BEGIN Dataset extract
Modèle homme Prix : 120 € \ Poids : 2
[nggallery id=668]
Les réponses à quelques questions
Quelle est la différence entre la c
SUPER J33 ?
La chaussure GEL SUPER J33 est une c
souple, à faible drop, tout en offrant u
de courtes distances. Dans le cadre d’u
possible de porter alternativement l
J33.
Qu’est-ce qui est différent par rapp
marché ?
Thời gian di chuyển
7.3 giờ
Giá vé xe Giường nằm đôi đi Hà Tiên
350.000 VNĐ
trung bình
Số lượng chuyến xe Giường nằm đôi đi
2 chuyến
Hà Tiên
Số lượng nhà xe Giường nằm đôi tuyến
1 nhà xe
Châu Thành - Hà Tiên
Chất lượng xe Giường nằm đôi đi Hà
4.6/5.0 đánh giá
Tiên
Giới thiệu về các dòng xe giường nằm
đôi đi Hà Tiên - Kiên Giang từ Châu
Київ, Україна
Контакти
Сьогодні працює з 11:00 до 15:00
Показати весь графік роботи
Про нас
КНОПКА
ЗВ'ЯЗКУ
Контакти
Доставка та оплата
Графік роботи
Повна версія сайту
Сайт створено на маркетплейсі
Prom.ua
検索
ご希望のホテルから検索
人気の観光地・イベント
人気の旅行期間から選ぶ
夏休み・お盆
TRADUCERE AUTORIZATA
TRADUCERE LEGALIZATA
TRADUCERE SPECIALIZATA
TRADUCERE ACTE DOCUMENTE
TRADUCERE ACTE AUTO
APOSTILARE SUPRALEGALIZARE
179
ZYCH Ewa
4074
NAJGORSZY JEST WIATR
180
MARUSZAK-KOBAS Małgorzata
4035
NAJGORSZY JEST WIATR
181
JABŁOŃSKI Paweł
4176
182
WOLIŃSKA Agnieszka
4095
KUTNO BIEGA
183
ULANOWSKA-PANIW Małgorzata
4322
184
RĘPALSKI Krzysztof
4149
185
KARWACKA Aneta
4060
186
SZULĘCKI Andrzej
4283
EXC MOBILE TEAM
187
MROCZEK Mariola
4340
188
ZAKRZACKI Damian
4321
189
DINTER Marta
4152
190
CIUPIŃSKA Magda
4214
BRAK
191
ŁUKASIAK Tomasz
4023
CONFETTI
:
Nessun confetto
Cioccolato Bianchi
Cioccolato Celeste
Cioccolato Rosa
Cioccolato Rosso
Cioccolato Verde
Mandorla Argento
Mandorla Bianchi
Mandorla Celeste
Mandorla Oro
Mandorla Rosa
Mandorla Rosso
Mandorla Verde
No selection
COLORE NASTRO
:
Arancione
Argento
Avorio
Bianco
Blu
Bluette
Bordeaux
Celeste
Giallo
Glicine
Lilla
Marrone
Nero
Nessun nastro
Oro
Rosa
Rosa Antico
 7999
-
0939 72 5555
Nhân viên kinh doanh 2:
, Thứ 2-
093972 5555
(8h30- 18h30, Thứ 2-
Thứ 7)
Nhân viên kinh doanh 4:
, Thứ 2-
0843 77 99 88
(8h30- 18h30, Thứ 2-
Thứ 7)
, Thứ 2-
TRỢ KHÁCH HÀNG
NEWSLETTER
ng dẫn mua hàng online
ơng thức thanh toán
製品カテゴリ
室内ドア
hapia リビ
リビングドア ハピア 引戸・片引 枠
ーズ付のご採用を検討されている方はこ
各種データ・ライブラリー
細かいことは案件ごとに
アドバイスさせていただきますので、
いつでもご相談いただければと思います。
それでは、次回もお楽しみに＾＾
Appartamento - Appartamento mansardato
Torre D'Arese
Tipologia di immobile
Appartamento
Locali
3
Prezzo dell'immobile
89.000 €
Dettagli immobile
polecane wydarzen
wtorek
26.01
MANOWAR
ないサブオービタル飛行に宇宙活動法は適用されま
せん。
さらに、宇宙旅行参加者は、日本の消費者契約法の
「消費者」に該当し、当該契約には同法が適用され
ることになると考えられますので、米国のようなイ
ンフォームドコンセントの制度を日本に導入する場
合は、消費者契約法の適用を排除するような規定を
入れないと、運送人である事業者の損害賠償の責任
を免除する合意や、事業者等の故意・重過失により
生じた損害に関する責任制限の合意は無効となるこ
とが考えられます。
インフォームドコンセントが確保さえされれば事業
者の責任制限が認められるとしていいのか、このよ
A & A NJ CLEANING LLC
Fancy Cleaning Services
END Dataset extract
Each entry above should be repeated exactly, with no line left out.

» Answer below:
Modèle homme Prix : 120 € \ Poids : 2
[nggallery id=668]
Les réponses à quelques questions
Quelle est la différence entre la c
SUPER J33 ?
La chaussure GEL SUPER J33 est une c
souple, à faible drop, tout en offrant u
de courtes distances. Dans le cadre d’u
possible de porter alternativement l
J33.
Qu’est-ce qui est différent par rapp
marché ?
Thời gian di chuyển
7.3 giờ
Giá vé xe Giường nằm đôi đi Hà Tiên
350.000 VNĐ
trung bình
Số lượng chuyến xe Giường nằm đôi đi
2 chuyến
Hà Tiên
Số lượng nhà xe Giường nằm đôi tuyến
1 nhà xe
Châu Thành - Hà Tiên
Chất lượng xe Giường nằm đôi đi Hà
4.6/5.0 đánh giá
Tiên
Giới thiệu về các dòng xe giường nằm
đôi đi Hà Tiên - Kiên Giang từ Châu
Київ, Україна
Контакти
Сьогодні працює з 11:00 до 15:00
Показати весь графік роботи
Про нас
КНОПКА
ЗВ'ЯЗКУ
Контакти
Доставка та оплата
Графік роботи
Повна версія сайту
Сайт створено на маркетплейсі
Prom.ua
検索
ご希望のホテルから検索
人気の観光地・イベント
人気の旅行期間から選ぶ
夏休み・お盆
TRADUCERE AUTORIZATA
TRADUCERE LEGALIZATA
TRADUCERE SPECIALIZATA
TRADUCERE ACTE DOCUMENTE
TRADUCERE ACTE AUTO
APOSTILARE SUPRALEGALIZARE
179
ZYCH Ewa
4074
NAJGORSZY JEST WIATR
180
MARUSZAK-KOBAS Małgorzata
4035
NAJGORSZY JEST WIATR
181
JABŁOŃSKI Paweł
4176
182
WOLIŃSKA Agnieszka
4095
KUTNO BIEGA
183
ULANOWSKA-PANIW Małgorzata
4322
184
RĘPALSKI Krzysztof
4149
185
KARWACKA Aneta
4060
186
SZULĘCKI Andrzej
4283
EXC MOBILE TEAM
187
MROCZEK Mariola
4340
188
ZAKRZACKI Damian
4321
189
DINTER Marta
4152
190
CIUPIŃSKA Magda
4214
BRAK
191
ŁUKASIAK Tomasz
4023
CONFETTI
:
Nessun confetto
Cioccolato Bianchi
Cioccolato Celeste
Cioccolato Rosa
Cioccolato Rosso
Cioccolato Verde
Mandorla Argento
Mandorla Bianchi
Mandorla Celeste
Mandorla Oro
Mandorla Rosa
Mandorla Rosso
Mandorla Verde
No selection
COLORE NASTRO
:
Arancione
Argento
Avorio
Bianco
Blu
Bluette
Bordeaux
Celeste
Giallo
Glicine
Lilla
Marrone
Nero
Nessun nastro
Oro
Rosa
Rosa Antico
 7999
-
0939 72 5555
Nhân viên kinh doanh 2:
, Thứ 2-
093972 5555
(8h30- 18h30, Thứ 2-
Thứ 7)
Nhân viên kinh doanh 4:
, Thứ 2-
0843 77 99 88
(8h30- 18h30, Thứ 2-
Thứ 7)
, Thứ 2-
TRỢ KHÁCH HÀNG
NEWSLETTER
ng dẫn mua hàng online
ơng thức thanh toán
製品カテゴリ
室内ドア
hapia リビ
リビングドア ハピア 引戸・片引 枠
ーズ付のご採用を検討されている方はこ
各種データ・ライブラリー
細かいことは案件ごとに
アドバイスさせていただきますので、
いつでもご相談いただければと思います。
それでは、次回もお楽しみに＾＾
Appartamento - Appartamento mansardato
Torre D'Arese
Tipologia di immobile
Appartamento
Locali
3
Prezzo dell'immobile
89.000 €
Dettagli immobile
polecane wydarzen
wtorek
26.01
MANOWAR
ないサブオービタル飛行に宇宙活動法は適用されま
せん。
さらに、宇宙旅行参加者は、日本の消費者契約法の
「消費者」に該当し、当該契約には同法が適用され
ることになると考えられますので、米国のようなイ
ンフォームドコンセントの制度を日本に導入する場
合は、消費者契約法の適用を排除するような規定を
入れないと、運送人である事業者の損害賠償の責任
を免除する合意や、事業者等の故意・重過失により
生じた損害に関する責任制限の合意は無効となるこ
とが考えられます。
インフォームドコンセントが確保さえされれば事業
者の責任制限が認められるとしていいのか、このよ
A & A NJ CLEANING LLC
Fancy Cleaning Services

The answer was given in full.